JF : — Pas longtemps, je ne suis pas restée très longtemps parce qu’on s’ennuyait en fait. J’arrivais, elle était assise à son bureau, je m’asseyais en fasse. Elle me demandait comment se passait ma semaine. Tu vois je déroulais le truc classique d’intello : « J’ai fait ça au boulot, j’ai fait ça ». Puis elle me disait : » Hum hum, d’accord, hum, hum ». Je partais, super. J’avais raconté ma semaine à quelqu’un qui hochait de la tête, mais ça me n’avait pas apporté grand-chose. Comme je contrôlais mon discours, et que je savais très bien le faire, j’allais pas du tout au fond des choses. Il y avait plein de choses où je ne pouvais pas mettre le doigt sur le fait que ça n’allait pas, parce que c’est ton système à toi. Ce que je me rends compte aujourd’hui c’est que les émotions négatives des autres ne m’atteignent plus du tout dans mon dans mon être. Si quelqu’un est en colère à côté de moi, je reconnais l’émotion de colère, mais je ne la perçois pas comme étant dirigée contre moi, et donc ça ne me fait pas de mal. Idem si quelqu’un se met à pleurer, bien sûr je ressens l’empathie pour la tristesse, mais ça ne me rend pas triste, ça ne me fait pas du mal. Je vois l’émotion de l’autre, je vois qu’elle existe, je vois qu’elle est présente, je la reconnais mais elle ne m’atteint pas du tout dans ma sensibilité, dans mes émotions à moi.
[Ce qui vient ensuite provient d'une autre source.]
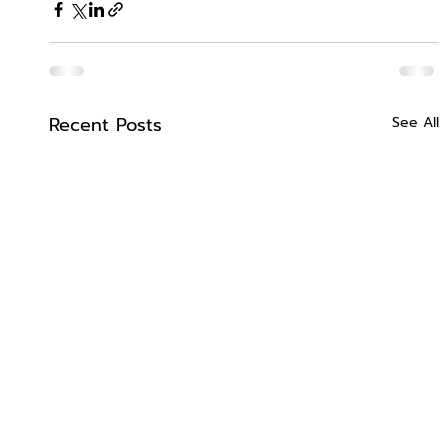
Recent Posts
See All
CH : — Est-ce que tu dirais que tu n’es plus Hyper sensible ou pas ?

JF : — Presque. Je me sens empathique, mais je me sens plus hypersensible. Je ne prends plus du tous les choses personnellement, je ne suis plus du tout paranoïaque. Je vois les choses, et puis elle m’affecte à un niveau normal. Je ne me braque plus, je me vexe plus. Ça ne me fait pas du mal au-delà de ce que ça devrait me faire.

CH : — C’est très chouette ce que tu dis merci beaucoup, parce que c’est un très beau témoignage.

JF : — Voilà, comme quoi, tout peut changer.

Le récit de JF est un exemple inspirant de la transformation profonde que peut apporter l’acquisition de l’estime de soi. Au fil de ses rencontres en groupe et de sa propre introspection, elle a appris à se connaître véritablement, à s’accepter avec ses imperfections et à vivre une vie authentique et à renonce à son exigence vis-à-vis des autres.

Tout d’abord, JF souligne l’importance de la relation apaisée à l’autre pour pouvoir avoir une relation apaisée à elle-même. Tout d’abord, elle a compris que la boulimie n’était qu’un symptôme d’un problème plus profond lié à son estime de soi et à sa difficulté à gérer ses émotions. En s’engageant dans ce voyage personnel en groupe, à se montrer vulnérable et à établir des connexions authentiques avec les autres elle a acquis une force qu’elle n’imaginait pas pouvoir posséder un jour…. En plus de la disparition de ses troubles alimentaires.